From the entries below, please gather each line containing the string "camarotes".

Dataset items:
..............................
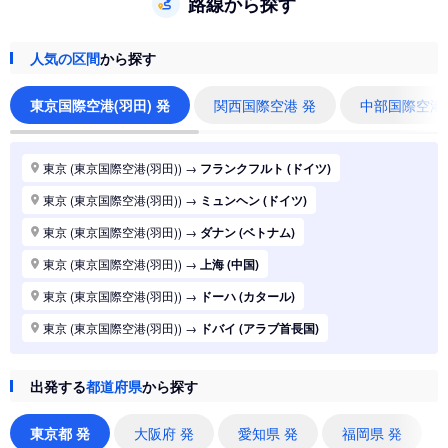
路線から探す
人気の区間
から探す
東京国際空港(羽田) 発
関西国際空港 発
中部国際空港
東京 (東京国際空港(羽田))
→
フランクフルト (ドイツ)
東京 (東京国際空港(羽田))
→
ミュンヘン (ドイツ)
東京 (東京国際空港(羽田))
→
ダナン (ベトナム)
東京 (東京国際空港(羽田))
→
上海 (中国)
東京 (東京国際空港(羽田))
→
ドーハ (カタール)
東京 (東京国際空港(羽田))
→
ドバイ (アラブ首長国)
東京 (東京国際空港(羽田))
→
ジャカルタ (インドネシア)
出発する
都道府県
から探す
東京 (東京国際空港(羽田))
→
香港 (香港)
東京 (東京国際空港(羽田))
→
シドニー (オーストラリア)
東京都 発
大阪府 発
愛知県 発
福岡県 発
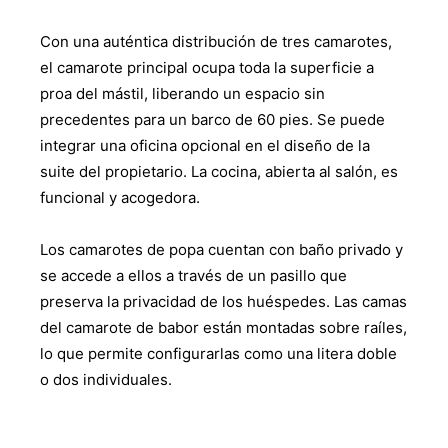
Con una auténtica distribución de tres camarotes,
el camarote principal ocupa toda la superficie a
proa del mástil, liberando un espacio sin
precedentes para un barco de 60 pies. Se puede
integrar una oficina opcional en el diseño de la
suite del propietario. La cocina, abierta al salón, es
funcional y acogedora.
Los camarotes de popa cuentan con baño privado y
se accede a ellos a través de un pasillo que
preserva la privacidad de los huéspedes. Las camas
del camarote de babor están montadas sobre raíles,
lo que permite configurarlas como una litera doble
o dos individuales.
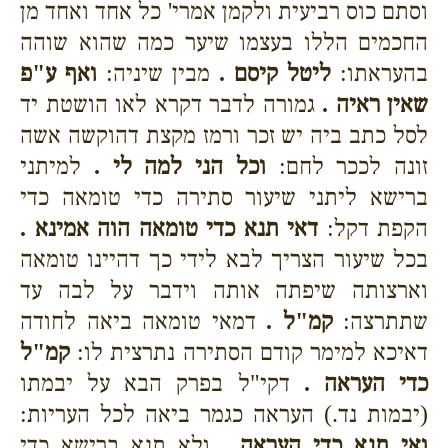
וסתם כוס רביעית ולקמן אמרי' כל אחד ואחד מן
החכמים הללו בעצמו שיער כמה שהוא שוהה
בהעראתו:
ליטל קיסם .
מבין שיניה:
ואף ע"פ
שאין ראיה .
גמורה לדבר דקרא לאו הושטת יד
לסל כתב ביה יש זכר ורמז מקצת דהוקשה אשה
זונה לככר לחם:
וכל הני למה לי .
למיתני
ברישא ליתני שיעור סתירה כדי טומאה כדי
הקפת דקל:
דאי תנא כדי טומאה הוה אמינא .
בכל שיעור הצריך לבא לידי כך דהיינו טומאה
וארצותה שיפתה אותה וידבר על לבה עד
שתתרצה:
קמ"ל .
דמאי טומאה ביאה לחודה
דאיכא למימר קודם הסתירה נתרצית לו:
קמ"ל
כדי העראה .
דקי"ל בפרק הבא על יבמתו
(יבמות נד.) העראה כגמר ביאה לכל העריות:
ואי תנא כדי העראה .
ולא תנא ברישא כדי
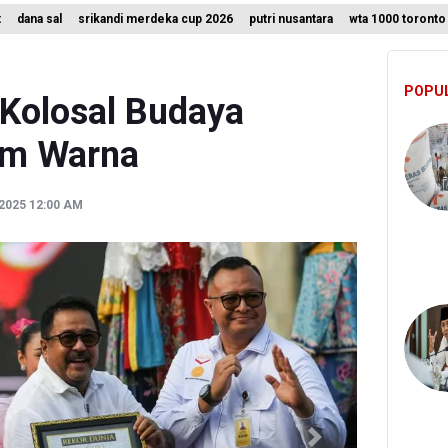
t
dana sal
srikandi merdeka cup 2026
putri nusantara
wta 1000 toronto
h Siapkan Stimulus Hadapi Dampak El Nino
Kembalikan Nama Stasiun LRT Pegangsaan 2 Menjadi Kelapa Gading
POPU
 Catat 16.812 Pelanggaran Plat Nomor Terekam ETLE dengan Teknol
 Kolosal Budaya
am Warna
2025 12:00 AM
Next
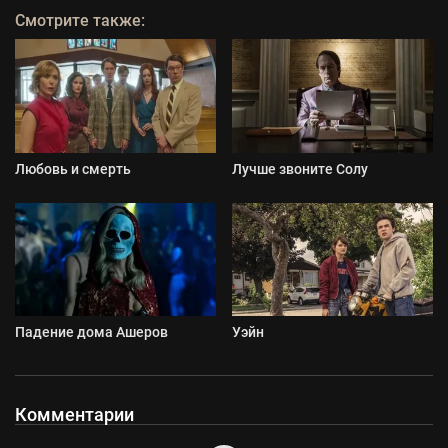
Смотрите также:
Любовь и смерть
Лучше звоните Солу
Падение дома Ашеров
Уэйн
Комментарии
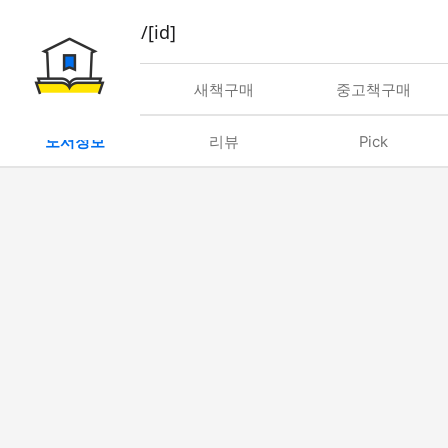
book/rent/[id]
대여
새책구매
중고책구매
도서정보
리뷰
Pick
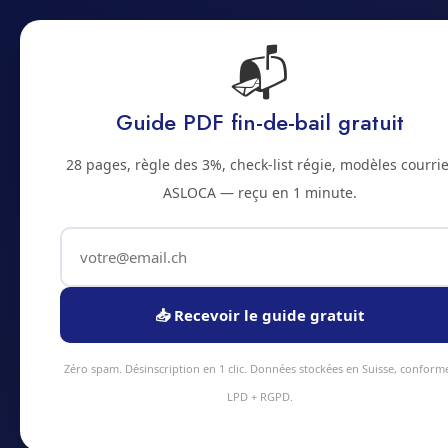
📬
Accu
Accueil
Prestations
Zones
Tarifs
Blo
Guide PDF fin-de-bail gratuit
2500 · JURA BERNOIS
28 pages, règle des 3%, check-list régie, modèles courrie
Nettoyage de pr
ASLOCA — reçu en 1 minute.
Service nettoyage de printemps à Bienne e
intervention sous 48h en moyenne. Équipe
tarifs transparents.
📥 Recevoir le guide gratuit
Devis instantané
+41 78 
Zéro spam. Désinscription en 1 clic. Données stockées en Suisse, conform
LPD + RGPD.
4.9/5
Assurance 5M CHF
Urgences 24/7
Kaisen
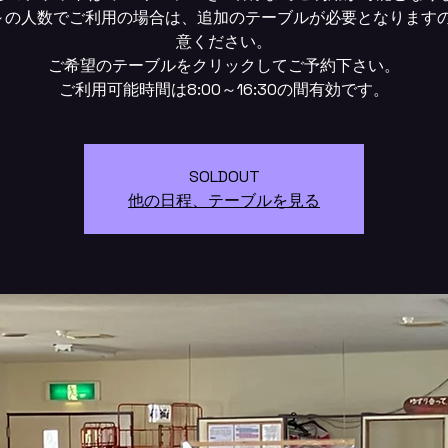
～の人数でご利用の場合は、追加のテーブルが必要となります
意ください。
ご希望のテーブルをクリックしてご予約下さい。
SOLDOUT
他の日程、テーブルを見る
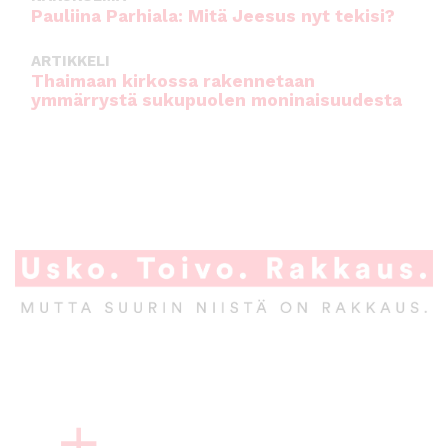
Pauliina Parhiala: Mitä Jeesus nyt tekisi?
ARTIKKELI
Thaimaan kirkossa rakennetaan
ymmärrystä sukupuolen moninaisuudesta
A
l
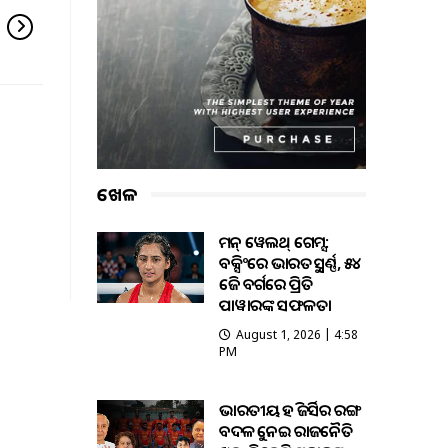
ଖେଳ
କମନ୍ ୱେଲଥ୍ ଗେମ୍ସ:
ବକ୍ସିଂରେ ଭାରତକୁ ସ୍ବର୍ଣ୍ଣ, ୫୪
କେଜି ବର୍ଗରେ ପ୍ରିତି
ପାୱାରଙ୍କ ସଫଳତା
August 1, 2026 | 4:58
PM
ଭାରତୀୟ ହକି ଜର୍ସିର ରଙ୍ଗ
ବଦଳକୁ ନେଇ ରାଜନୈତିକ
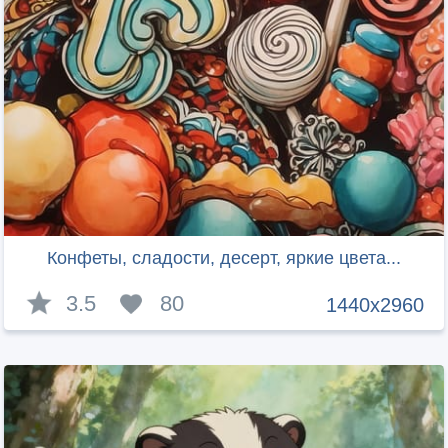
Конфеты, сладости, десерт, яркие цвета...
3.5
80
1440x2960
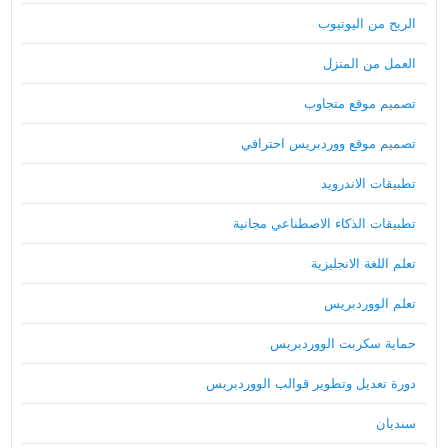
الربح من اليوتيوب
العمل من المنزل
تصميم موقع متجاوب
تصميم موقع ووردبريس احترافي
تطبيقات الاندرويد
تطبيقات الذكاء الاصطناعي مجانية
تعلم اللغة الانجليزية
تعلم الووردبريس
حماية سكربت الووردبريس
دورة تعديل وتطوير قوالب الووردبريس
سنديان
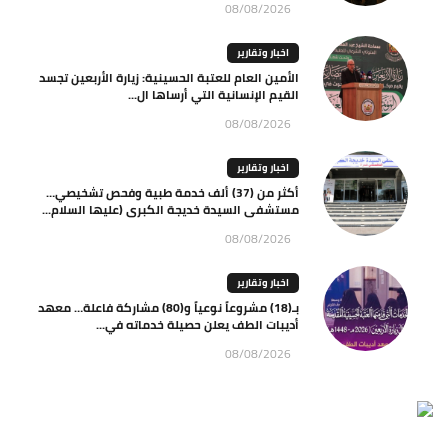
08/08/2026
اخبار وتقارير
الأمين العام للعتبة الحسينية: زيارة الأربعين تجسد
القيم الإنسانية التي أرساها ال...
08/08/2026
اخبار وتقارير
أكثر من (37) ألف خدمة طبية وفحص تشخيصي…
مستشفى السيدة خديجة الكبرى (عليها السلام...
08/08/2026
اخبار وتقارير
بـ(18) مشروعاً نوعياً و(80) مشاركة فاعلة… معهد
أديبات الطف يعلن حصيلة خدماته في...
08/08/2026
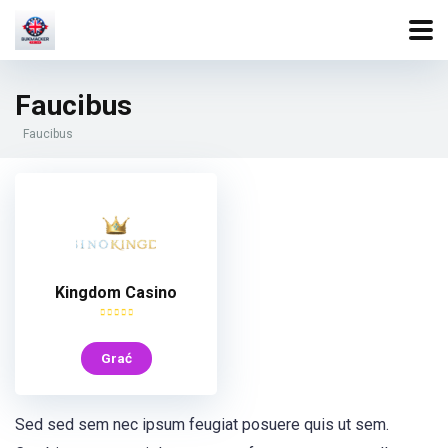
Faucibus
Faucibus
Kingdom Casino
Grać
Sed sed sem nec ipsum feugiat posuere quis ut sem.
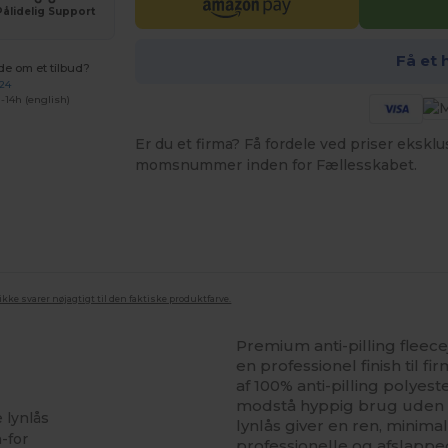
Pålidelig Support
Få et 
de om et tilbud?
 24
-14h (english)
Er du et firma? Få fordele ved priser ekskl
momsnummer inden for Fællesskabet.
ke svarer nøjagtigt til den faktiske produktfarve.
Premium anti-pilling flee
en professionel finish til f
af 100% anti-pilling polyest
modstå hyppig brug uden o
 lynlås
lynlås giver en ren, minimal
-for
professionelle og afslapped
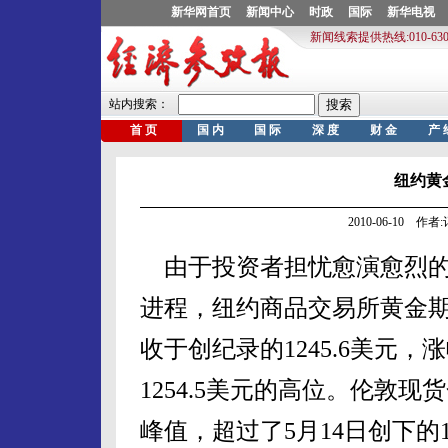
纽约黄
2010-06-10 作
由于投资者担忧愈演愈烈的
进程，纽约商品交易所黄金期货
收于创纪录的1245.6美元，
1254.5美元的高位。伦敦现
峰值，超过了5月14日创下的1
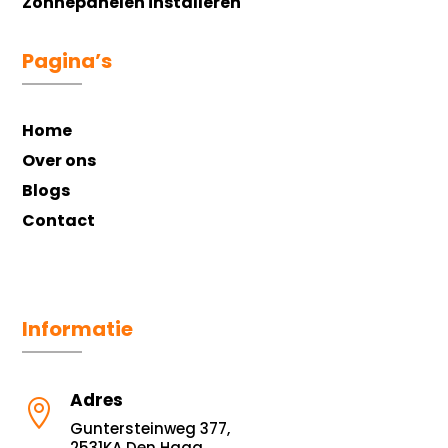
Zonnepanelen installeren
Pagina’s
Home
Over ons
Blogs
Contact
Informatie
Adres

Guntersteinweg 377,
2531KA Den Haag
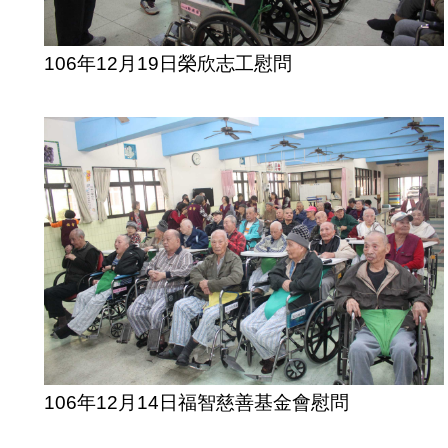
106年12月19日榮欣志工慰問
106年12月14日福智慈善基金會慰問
..............................
**Output for this exercise**
Con una auténtica distribución de tres camarotes,
Los camarotes de popa cuentan con baño privado y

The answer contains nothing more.